Aus Sicht der Medien wird immer alles polarisierend dargestellt, so wie du das machst. Die bösen bösen Linken wehren sich mit Flaschen und Steinen gegen aggressive Polizisten mit Kampfhunden, Schlagstöcken, Reizgasen, Pferden (die übrigens in einen bürgerlichen Zug getrieben wurden und zwei Frauen wurden überritten), Wasserwerfern, harten Stiefeln usw.
Prinzipiell habe ich etwas gegen Gewalt, aber nicht gegen Notwehr. Und das war es definitiv. -
Ich war an selbigem Tag mit der FDÄ in Ulm, als 2 Mitgliederinnen unserer Trupps unter die Hufe der Polizeipferde kamen.
Das war durchaus tragisch, aber polizeitechnisch gesehen, im Zusammenhang mit den Übergriffen, die augenscheinlich aus “unserem” Trupp, wirklich aber vom bösen schwarzen Block kamen, der uns kurz zuvor infiltriert hatte, wahrscheinlich notwendig um die Leute die Polizeipferde mit Fahnen pieksen wollen zu erwischen.
Die Taktik, sich einzelne Agressoren herauszugreifen und dabei lieber Opfer in den eigenen Reihen hinzunehmen wurde in Berlin getestet, nicht in Ulm.
Und dafür mussten an diesem ersten Mai einzelne FDÄler den Kopf hinhalten und das leider ausschließlich.
Danke für deinen Bericht. War der Beste den ich bis jetzt gelesen hab.
1. Hofschranze Blevis mbE




Sehr schöner interessanter Bericht. Das Verhalten der linken Autonomen kann ich nur verurteilen.

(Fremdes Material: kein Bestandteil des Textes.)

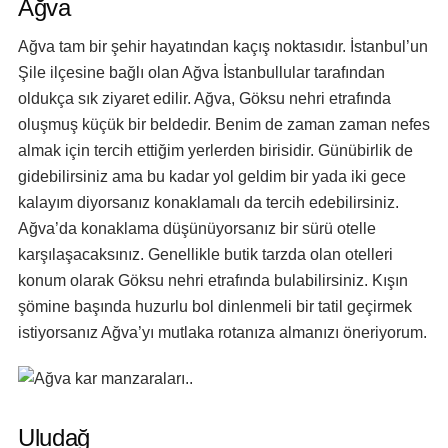
Ağva
Ağva tam bir şehir hayatından kaçış noktasıdır. İstanbul’un
Şile ilçesine bağlı olan Ağva İstanbullular tarafından
oldukça sık ziyaret edilir. Ağva, Göksu nehri etrafında
oluşmuş küçük bir beldedir. Benim de zaman zaman nefes
almak için tercih ettiğim yerlerden birisidir. Günübirlik de
gidebilirsiniz ama bu kadar yol geldim bir yada iki gece
kalayım diyorsanız konaklamalı da tercih edebilirsiniz.
Ağva’da konaklama düşünüyorsanız bir sürü otelle
karşılaşacaksınız. Genellikle butik tarzda olan otelleri
konum olarak Göksu nehri etrafında bulabilirsiniz. Kışın
şömine başında huzurlu bol dinlenmeli bir tatil geçirmek
istiyorsanız Ağva’yı mutlaka rotanıza almanızı öneriyorum.
Uludağ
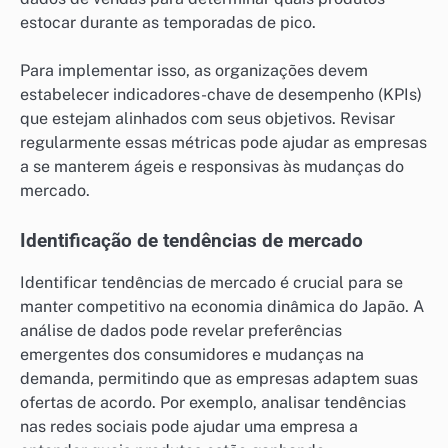
estocar durante as temporadas de pico.
Para implementar isso, as organizações devem
estabelecer indicadores-chave de desempenho (KPIs)
que estejam alinhados com seus objetivos. Revisar
regularmente essas métricas pode ajudar as empresas
a se manterem ágeis e responsivas às mudanças do
mercado.
Identificação de tendências de mercado
Identificar tendências de mercado é crucial para se
manter competitivo na economia dinâmica do Japão. A
análise de dados pode revelar preferências
emergentes dos consumidores e mudanças na
demanda, permitindo que as empresas adaptem suas
ofertas de acordo. Por exemplo, analisar tendências
nas redes sociais pode ajudar uma empresa a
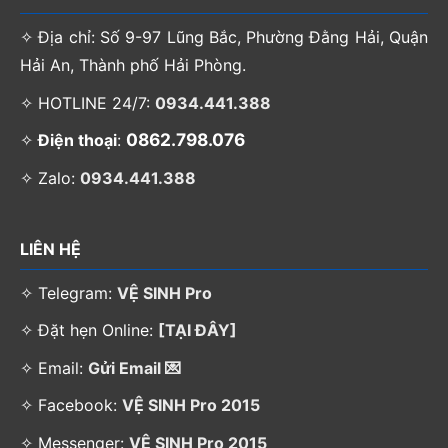
✧ Địa chỉ: Số 9-97 Lũng Bắc, Phường Đằng Hải, Quận
Hải An, Thành phố Hải Phòng.
✧ HOTLINE 24/7:
0934.441.388
0862.798.076
✧
Điện thoại
:
✧ Zalo:
0934.441.388
LIÊN HỆ
✧ Telegram:
VỆ SINH Pro
✧ Đặt hẹn Online:
[TẠI ĐÂY]
✧ Email:
Gửi Email 💌
✧ Facebook:
VỆ SINH Pro 2015
✧ Messenger:
VỆ SINH Pro 2015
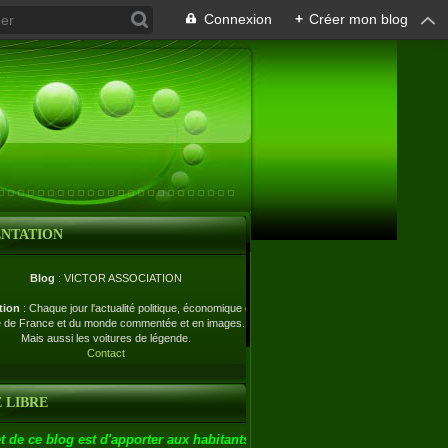
Connexion
+
Créer mon blog
ENTATION
Blog
: VICTOR ASSOCIATION
tion
: Chaque jour l'actualité politique, économique et
e de France et du monde commentée et en images.
Mais aussi les voitures de légende.
Contact
 LIBRE
t de ce blog est d'apporter aux habitants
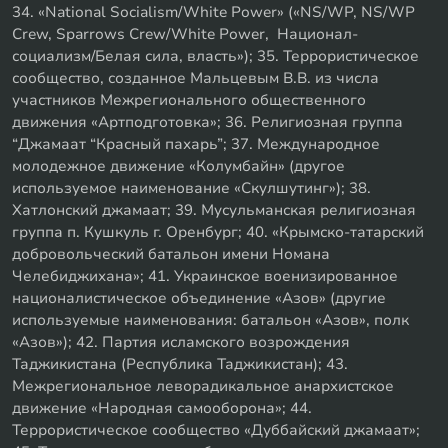
34. «National Socialism/White Power» («NS/WP, NS/WP
Crew, Sparrows Crew/White Power, Национал-
социализм/Белая сила, власть»); 35. Террористическое
сообщество, созданное Мальцевым В.В. из числа
участников Межрегионального общественного
движения «Артподготовка»; 36. Религиозная группа
“Джамаат “Красный пахарь”; 37. Международное
молодежное движение «Колумбайн» (другое
используемое наименование «Скулшутинг»); 38.
Хатлонский джамаат; 39. Мусульманская религиозная
группа п. Кушкуль г. Оренбург; 40. «Крымско-татарский
добровольческий батальон имени Номана
Челебиджихана»; 41. Украинское военизированное
националистическое объединение «Азов» (другие
используемые наименования: батальон «Азов», полк
«Азов»); 42. Партия исламского возрождения
Таджикистана (Республика Таджикистан); 43.
Межрегиональное леворадикальное анархистское
движение «Народная самооборона»; 44.
Террористическое сообщество «Дуббайский джамаат»;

Gewalt lehne ich ohnehin ab, zumal dann, wenn sie nur noch zum exzessiven Selbstzweck verkommt. So verspielt man sich jede Chance politisch ernstgenommen zu werden und macht es den Medien leicht, alle Linken in die Krawallecke zu schieben, was die sowieso gerne machen. Lieber sollte man zeigen, dass man mit dem rechtsextremen Pack nichts gemeinsam hat.
Schön, dass Du und viele andere vernünftige und friedfertige Gegendemonstranten dabei waren.
Mit Humor stellt man die komplett unlustigen Nazi-Hackfressen übrigens am Besten bloß.